• [WHAT THE TASK ASKS]: Once the lines below holding the string "Cargo" are counted, give that number alone.

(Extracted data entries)
******

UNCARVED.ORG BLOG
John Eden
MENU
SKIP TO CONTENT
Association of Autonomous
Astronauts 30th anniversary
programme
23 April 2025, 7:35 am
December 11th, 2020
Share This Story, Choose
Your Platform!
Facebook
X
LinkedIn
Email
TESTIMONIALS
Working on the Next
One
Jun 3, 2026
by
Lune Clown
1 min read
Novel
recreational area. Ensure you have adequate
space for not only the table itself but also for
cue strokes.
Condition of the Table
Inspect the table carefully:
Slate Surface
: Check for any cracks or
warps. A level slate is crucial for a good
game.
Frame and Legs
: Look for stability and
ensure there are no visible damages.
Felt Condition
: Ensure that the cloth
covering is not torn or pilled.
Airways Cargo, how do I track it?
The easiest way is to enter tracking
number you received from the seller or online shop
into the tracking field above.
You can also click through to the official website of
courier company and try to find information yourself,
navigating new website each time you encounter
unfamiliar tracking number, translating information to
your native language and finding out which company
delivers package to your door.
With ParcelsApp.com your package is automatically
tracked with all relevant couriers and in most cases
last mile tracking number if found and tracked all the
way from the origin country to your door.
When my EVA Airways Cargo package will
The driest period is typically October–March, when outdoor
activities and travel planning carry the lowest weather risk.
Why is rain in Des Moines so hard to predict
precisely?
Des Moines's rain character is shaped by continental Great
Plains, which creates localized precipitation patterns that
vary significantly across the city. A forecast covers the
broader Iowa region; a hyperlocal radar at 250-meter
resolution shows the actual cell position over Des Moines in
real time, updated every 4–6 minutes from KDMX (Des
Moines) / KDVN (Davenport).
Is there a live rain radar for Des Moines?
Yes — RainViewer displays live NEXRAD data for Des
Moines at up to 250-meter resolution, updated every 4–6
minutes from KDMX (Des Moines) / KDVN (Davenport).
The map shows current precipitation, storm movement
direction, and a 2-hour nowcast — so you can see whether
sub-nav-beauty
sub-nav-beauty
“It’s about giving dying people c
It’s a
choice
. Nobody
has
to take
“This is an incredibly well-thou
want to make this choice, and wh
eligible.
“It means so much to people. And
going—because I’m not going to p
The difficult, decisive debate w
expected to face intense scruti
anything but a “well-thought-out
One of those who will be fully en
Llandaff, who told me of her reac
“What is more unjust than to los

******

• [REPLY]: 2